Dataset records
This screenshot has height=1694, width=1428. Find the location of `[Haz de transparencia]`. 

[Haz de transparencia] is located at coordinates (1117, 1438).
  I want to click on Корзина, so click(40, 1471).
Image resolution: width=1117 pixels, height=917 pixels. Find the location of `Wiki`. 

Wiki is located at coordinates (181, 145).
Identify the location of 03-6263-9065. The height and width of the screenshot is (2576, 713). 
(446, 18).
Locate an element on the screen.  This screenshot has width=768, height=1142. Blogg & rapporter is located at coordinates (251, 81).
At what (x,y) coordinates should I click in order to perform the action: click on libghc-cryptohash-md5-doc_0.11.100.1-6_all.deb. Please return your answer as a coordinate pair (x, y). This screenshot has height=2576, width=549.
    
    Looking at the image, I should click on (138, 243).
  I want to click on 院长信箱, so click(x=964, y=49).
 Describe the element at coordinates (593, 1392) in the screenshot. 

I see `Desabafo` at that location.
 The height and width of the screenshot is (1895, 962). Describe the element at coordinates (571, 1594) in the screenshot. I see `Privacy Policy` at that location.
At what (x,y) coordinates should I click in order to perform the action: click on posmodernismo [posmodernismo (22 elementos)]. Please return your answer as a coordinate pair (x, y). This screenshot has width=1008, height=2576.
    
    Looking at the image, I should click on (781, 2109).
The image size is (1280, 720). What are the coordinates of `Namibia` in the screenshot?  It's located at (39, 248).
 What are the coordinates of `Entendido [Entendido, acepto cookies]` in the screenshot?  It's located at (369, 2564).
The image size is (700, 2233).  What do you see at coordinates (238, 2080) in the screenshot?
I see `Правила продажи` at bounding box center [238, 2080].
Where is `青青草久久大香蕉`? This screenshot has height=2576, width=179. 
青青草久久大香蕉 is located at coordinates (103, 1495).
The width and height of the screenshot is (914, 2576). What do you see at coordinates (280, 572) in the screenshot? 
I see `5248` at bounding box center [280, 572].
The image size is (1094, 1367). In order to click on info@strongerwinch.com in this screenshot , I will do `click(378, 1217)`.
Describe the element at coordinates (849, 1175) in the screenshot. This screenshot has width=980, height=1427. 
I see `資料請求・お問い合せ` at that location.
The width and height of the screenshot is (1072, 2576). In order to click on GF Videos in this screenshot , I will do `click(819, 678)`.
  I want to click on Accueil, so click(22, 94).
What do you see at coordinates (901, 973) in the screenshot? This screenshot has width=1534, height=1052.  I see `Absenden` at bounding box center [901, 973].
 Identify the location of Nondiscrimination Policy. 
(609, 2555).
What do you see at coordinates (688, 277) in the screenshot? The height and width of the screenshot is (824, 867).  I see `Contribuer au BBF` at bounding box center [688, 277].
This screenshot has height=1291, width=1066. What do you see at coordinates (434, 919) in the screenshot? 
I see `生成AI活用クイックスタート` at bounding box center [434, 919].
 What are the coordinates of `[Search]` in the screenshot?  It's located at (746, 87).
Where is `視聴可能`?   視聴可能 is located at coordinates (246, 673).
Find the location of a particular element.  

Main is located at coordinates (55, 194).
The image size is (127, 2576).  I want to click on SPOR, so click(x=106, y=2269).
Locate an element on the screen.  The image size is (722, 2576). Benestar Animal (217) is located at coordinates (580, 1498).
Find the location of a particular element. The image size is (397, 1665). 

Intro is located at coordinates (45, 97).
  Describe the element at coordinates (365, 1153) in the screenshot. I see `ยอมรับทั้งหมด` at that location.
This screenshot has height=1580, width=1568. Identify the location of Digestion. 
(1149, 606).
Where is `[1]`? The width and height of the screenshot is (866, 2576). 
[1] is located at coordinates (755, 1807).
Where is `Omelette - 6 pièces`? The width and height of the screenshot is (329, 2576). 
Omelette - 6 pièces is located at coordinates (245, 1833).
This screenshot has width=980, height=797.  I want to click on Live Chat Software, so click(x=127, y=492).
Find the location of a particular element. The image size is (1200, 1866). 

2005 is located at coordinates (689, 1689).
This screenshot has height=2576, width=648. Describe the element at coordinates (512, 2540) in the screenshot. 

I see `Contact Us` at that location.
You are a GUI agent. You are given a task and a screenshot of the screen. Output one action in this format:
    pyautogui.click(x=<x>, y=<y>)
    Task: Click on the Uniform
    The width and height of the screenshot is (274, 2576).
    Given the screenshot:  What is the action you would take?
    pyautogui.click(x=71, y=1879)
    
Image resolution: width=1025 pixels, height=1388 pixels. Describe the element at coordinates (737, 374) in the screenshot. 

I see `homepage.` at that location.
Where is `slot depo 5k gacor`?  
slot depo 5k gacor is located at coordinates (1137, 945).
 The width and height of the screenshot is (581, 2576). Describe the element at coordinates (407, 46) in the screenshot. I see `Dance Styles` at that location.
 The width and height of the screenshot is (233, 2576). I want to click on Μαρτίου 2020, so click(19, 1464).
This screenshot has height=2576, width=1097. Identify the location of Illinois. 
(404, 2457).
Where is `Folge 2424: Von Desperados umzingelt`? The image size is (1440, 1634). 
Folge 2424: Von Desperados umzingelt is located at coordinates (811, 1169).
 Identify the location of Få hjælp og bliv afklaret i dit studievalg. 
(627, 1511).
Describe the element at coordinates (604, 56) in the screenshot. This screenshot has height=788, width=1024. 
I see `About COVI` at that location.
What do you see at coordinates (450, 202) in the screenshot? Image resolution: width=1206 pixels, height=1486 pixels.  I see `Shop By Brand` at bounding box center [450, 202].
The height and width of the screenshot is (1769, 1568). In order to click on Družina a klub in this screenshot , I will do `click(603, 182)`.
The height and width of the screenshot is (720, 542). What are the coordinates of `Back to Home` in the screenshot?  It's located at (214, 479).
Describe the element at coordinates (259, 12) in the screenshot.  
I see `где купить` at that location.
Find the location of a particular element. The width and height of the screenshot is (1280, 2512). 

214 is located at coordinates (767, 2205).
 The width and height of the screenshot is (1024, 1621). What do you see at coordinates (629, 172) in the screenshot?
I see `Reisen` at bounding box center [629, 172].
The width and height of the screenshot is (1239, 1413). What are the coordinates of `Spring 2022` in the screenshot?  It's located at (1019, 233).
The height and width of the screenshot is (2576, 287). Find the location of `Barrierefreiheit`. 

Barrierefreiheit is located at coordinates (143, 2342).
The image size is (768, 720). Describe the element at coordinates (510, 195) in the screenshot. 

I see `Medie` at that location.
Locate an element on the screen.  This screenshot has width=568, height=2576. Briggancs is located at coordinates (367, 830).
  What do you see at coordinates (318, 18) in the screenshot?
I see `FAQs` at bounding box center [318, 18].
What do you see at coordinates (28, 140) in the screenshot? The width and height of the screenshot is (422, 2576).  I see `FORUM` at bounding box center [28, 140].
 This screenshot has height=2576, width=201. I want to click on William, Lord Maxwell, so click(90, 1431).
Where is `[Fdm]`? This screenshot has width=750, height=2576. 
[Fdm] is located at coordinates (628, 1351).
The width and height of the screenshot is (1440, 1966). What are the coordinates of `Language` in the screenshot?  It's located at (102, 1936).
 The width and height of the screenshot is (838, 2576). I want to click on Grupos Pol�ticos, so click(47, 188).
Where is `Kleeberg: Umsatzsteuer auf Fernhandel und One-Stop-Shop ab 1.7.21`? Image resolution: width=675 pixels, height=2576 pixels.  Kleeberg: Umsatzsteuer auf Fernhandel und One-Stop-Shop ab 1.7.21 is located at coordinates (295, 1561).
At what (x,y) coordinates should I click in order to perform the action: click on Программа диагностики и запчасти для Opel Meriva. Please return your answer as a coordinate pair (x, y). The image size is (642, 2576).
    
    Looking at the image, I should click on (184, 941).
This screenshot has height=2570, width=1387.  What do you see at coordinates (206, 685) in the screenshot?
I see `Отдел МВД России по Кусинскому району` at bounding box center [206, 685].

* **Instructions to follow**: Please show every line of the records that holds the word "Shop".

* **The completed task**:
What do you see at coordinates (450, 202) in the screenshot? Image resolution: width=1206 pixels, height=1486 pixels.  I see `Shop By Brand` at bounding box center [450, 202].
Where is `Kleeberg: Umsatzsteuer auf Fernhandel und One-Stop-Shop ab 1.7.21`? Image resolution: width=675 pixels, height=2576 pixels.  Kleeberg: Umsatzsteuer auf Fernhandel und One-Stop-Shop ab 1.7.21 is located at coordinates (295, 1561).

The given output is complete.